▶ **Assignment**
Below are some entries; write out each one of them exactly.

=== Section Start ===

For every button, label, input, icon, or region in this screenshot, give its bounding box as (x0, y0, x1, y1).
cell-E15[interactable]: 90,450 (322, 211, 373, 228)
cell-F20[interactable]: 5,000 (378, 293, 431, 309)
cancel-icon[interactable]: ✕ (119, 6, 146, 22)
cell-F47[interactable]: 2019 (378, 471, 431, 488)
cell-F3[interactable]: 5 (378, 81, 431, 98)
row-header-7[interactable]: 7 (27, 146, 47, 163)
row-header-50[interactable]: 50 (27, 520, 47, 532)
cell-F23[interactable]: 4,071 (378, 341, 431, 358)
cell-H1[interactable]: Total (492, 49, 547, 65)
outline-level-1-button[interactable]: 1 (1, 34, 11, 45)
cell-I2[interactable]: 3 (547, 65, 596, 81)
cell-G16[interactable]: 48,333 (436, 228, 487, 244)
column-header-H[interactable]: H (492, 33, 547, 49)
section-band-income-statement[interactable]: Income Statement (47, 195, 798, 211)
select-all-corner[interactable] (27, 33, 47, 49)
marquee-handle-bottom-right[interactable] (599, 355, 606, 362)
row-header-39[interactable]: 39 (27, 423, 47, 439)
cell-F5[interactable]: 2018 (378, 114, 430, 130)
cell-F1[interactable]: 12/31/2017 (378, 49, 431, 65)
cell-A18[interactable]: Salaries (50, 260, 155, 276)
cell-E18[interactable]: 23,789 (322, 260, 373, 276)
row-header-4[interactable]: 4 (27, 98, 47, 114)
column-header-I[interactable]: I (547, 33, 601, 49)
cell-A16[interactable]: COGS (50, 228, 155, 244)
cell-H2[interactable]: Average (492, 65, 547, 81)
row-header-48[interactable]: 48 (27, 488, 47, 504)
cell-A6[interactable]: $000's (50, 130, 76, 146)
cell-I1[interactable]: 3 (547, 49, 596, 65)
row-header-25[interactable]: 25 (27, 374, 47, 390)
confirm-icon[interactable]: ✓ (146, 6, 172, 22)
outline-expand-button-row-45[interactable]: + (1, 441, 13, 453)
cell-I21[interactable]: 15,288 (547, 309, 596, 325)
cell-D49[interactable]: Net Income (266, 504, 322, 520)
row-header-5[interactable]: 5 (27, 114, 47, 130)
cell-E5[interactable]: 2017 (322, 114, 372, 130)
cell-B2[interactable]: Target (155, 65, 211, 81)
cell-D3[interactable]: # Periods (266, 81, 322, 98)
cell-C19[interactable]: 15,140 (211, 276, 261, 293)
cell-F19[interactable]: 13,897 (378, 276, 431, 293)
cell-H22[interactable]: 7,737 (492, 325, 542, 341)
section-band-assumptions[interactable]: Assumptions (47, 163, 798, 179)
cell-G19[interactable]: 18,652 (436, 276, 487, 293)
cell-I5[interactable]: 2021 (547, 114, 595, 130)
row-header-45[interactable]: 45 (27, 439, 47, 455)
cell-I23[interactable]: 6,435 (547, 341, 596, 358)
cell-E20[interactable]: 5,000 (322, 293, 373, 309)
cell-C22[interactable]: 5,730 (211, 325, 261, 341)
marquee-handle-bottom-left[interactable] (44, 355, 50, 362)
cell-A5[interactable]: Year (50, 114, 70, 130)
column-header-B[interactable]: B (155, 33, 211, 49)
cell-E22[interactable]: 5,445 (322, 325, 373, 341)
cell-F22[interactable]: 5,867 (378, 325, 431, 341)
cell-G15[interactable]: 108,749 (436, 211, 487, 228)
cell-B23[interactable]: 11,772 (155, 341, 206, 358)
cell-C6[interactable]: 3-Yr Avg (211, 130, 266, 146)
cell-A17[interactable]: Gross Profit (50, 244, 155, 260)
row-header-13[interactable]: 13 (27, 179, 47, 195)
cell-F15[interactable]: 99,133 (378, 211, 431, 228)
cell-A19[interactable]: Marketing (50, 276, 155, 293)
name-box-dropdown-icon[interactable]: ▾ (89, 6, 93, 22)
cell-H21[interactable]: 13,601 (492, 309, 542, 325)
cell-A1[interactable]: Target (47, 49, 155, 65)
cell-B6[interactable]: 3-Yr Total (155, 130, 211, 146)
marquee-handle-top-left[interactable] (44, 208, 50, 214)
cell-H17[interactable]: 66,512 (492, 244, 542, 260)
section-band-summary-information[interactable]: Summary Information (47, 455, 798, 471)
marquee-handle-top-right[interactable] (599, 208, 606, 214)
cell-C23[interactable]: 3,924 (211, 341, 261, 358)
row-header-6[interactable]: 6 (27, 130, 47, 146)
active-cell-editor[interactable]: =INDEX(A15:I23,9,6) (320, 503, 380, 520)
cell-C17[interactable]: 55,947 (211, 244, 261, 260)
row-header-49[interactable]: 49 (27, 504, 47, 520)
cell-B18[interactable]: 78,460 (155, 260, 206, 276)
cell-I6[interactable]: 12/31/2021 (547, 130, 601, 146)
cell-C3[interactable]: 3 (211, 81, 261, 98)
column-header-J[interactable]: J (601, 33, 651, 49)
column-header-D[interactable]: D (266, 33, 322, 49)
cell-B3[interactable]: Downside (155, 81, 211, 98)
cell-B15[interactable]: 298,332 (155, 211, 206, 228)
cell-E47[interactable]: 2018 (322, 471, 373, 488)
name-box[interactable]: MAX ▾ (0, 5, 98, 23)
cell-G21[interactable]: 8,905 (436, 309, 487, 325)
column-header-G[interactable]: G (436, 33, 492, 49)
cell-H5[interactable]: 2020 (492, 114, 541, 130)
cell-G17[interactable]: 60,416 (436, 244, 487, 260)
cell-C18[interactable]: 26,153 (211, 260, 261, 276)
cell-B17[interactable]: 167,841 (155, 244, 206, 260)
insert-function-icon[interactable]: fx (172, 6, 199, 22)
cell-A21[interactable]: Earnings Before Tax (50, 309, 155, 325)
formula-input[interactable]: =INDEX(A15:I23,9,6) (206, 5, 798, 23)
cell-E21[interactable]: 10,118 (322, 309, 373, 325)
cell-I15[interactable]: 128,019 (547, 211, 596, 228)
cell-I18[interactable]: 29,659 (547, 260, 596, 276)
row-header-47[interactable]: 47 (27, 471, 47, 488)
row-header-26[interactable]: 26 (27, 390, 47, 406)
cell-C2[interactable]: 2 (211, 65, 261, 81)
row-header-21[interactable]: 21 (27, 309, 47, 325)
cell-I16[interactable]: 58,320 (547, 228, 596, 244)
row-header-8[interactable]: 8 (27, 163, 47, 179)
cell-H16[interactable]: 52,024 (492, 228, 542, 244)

=== Section End ===

▶ **Response box**
For every button, label, input, icon, or region in this screenshot, give its bounding box as (x0, y0, x1, y1).
cell-E15[interactable]: 90,450 (322, 211, 373, 228)
cell-F20[interactable]: 5,000 (378, 293, 431, 309)
cancel-icon[interactable]: ✕ (119, 6, 146, 22)
cell-F47[interactable]: 2019 (378, 471, 431, 488)
cell-F3[interactable]: 5 (378, 81, 431, 98)
row-header-7[interactable]: 7 (27, 146, 47, 163)
row-header-50[interactable]: 50 (27, 520, 47, 532)
cell-F23[interactable]: 4,071 (378, 341, 431, 358)
cell-H1[interactable]: Total (492, 49, 547, 65)
outline-level-1-button[interactable]: 1 (1, 34, 11, 45)
cell-I2[interactable]: 3 (547, 65, 596, 81)
cell-G16[interactable]: 48,333 (436, 228, 487, 244)
column-header-H[interactable]: H (492, 33, 547, 49)
section-band-income-statement[interactable]: Income Statement (47, 195, 798, 211)
select-all-corner[interactable] (27, 33, 47, 49)
marquee-handle-bottom-right[interactable] (599, 355, 606, 362)
row-header-39[interactable]: 39 (27, 423, 47, 439)
cell-F5[interactable]: 2018 (378, 114, 430, 130)
cell-F1[interactable]: 12/31/2017 (378, 49, 431, 65)
cell-A18[interactable]: Salaries (50, 260, 155, 276)
cell-E18[interactable]: 23,789 (322, 260, 373, 276)
row-header-4[interactable]: 4 (27, 98, 47, 114)
column-header-I[interactable]: I (547, 33, 601, 49)
cell-A16[interactable]: COGS (50, 228, 155, 244)
cell-H2[interactable]: Average (492, 65, 547, 81)
row-header-48[interactable]: 48 (27, 488, 47, 504)
cell-A6[interactable]: $000's (50, 130, 76, 146)
cell-I1[interactable]: 3 (547, 49, 596, 65)
row-header-25[interactable]: 25 (27, 374, 47, 390)
confirm-icon[interactable]: ✓ (146, 6, 172, 22)
outline-expand-button-row-45[interactable]: + (1, 441, 13, 453)
cell-I21[interactable]: 15,288 (547, 309, 596, 325)
cell-D49[interactable]: Net Income (266, 504, 322, 520)
row-header-5[interactable]: 5 (27, 114, 47, 130)
cell-E5[interactable]: 2017 (322, 114, 372, 130)
cell-B2[interactable]: Target (155, 65, 211, 81)
cell-D3[interactable]: # Periods (266, 81, 322, 98)
cell-C19[interactable]: 15,140 (211, 276, 261, 293)
cell-F19[interactable]: 13,897 (378, 276, 431, 293)
cell-H22[interactable]: 7,737 (492, 325, 542, 341)
section-band-assumptions[interactable]: Assumptions (47, 163, 798, 179)
cell-G19[interactable]: 18,652 (436, 276, 487, 293)
cell-I5[interactable]: 2021 (547, 114, 595, 130)
row-header-45[interactable]: 45 (27, 439, 47, 455)
cell-I23[interactable]: 6,435 (547, 341, 596, 358)
cell-E20[interactable]: 5,000 (322, 293, 373, 309)
cell-C22[interactable]: 5,730 (211, 325, 261, 341)
marquee-handle-bottom-left[interactable] (44, 355, 50, 362)
cell-A5[interactable]: Year (50, 114, 70, 130)
column-header-B[interactable]: B (155, 33, 211, 49)
cell-E22[interactable]: 5,445 (322, 325, 373, 341)
cell-F22[interactable]: 5,867 (378, 325, 431, 341)
cell-G15[interactable]: 108,749 (436, 211, 487, 228)
cell-B23[interactable]: 11,772 (155, 341, 206, 358)
cell-C6[interactable]: 3-Yr Avg (211, 130, 266, 146)
cell-A17[interactable]: Gross Profit (50, 244, 155, 260)
row-header-13[interactable]: 13 (27, 179, 47, 195)
cell-F15[interactable]: 99,133 (378, 211, 431, 228)
cell-A19[interactable]: Marketing (50, 276, 155, 293)
name-box-dropdown-icon[interactable]: ▾ (89, 6, 93, 22)
cell-H21[interactable]: 13,601 (492, 309, 542, 325)
cell-A1[interactable]: Target (47, 49, 155, 65)
cell-B6[interactable]: 3-Yr Total (155, 130, 211, 146)
marquee-handle-top-left[interactable] (44, 208, 50, 214)
cell-H17[interactable]: 66,512 (492, 244, 542, 260)
section-band-summary-information[interactable]: Summary Information (47, 455, 798, 471)
marquee-handle-top-right[interactable] (599, 208, 606, 214)
cell-C23[interactable]: 3,924 (211, 341, 261, 358)
row-header-6[interactable]: 6 (27, 130, 47, 146)
active-cell-editor[interactable]: =INDEX(A15:I23,9,6) (320, 503, 380, 520)
cell-C17[interactable]: 55,947 (211, 244, 261, 260)
row-header-49[interactable]: 49 (27, 504, 47, 520)
cell-B18[interactable]: 78,460 (155, 260, 206, 276)
cell-I6[interactable]: 12/31/2021 (547, 130, 601, 146)
cell-C3[interactable]: 3 (211, 81, 261, 98)
column-header-J[interactable]: J (601, 33, 651, 49)
column-header-D[interactable]: D (266, 33, 322, 49)
cell-B3[interactable]: Downside (155, 81, 211, 98)
cell-B15[interactable]: 298,332 (155, 211, 206, 228)
cell-E47[interactable]: 2018 (322, 471, 373, 488)
name-box[interactable]: MAX ▾ (0, 5, 98, 23)
cell-G21[interactable]: 8,905 (436, 309, 487, 325)
column-header-G[interactable]: G (436, 33, 492, 49)
cell-H5[interactable]: 2020 (492, 114, 541, 130)
cell-G17[interactable]: 60,416 (436, 244, 487, 260)
cell-C18[interactable]: 26,153 (211, 260, 261, 276)
cell-B17[interactable]: 167,841 (155, 244, 206, 260)
insert-function-icon[interactable]: fx (172, 6, 199, 22)
cell-A21[interactable]: Earnings Before Tax (50, 309, 155, 325)
formula-input[interactable]: =INDEX(A15:I23,9,6) (206, 5, 798, 23)
cell-E21[interactable]: 10,118 (322, 309, 373, 325)
cell-I15[interactable]: 128,019 (547, 211, 596, 228)
cell-I18[interactable]: 29,659 (547, 260, 596, 276)
row-header-47[interactable]: 47 (27, 471, 47, 488)
row-header-26[interactable]: 26 (27, 390, 47, 406)
cell-C2[interactable]: 2 (211, 65, 261, 81)
row-header-21[interactable]: 21 (27, 309, 47, 325)
cell-I16[interactable]: 58,320 (547, 228, 596, 244)
row-header-8[interactable]: 8 (27, 163, 47, 179)
cell-H16[interactable]: 52,024 (492, 228, 542, 244)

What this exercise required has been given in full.